(x+1)(x+2)(x+3)(x+4)-8=0

3 min read Jun 16, 2024

Solving the Equation: (x+1)(x+2)(x+3)(x+4) - 8 = 0

This equation looks quite intimidating at first glance, but with a bit of algebraic manipulation and ingenuity, we can find its solutions.

Expand the first four terms: We can expand the product of the first four terms using the distributive property (or by using the FOIL method repeatedly). This will give us a polynomial of degree 4.
Combine terms: After expanding, we can combine like terms to get a simplified polynomial equation.

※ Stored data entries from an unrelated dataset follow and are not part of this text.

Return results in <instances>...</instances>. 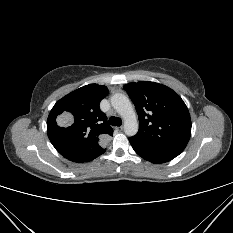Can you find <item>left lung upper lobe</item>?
I'll use <instances>...</instances> for the list:
<instances>
[{
	"label": "left lung upper lobe",
	"instance_id": "1",
	"mask_svg": "<svg viewBox=\"0 0 233 233\" xmlns=\"http://www.w3.org/2000/svg\"><path fill=\"white\" fill-rule=\"evenodd\" d=\"M124 89L139 118V131L129 140L155 152L178 156L191 135V118L181 97L155 82L129 83Z\"/></svg>",
	"mask_w": 233,
	"mask_h": 233
}]
</instances>
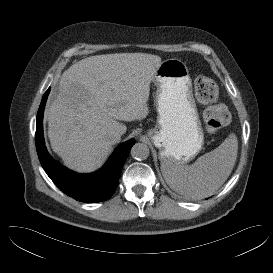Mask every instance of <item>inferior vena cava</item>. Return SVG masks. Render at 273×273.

Looking for patterns: Observe that the constant term in the simplified equation is -8. This suggests that we might be able to factor the equation.
Trying a guess: Let's try substituting x = -1 into the original equation. We get: (-1 + 1)(-1 + 2)(-1 + 3)(-1 + 4) - 8 = 0. This indicates that x = -1 is a solution to the equation.
Using the Factor Theorem: Since x = -1 is a solution, we know that (x + 1) is a factor of the polynomial. We can use polynomial long division or synthetic division to divide the polynomial by (x + 1) and get a cubic polynomial.
Repeating the process: We can repeat the process of finding solutions and factoring for the resulting cubic polynomial. We might find another solution (and another factor), which would leave us with a quadratic equation.
Solving the quadratic: We can then use the quadratic formula to find the remaining solutions.

Following the above steps, we can find that the solutions to the equation (x + 1)(x + 2)(x + 3)(x + 4) - 8 = 0 are:

This equation is a quartic equation (degree 4).
It has four solutions (real and/or complex).
The solutions can be found by factoring, polynomial division, and the quadratic formula.
The solutions to this equation represent the x-intercepts of the graph of the corresponding function.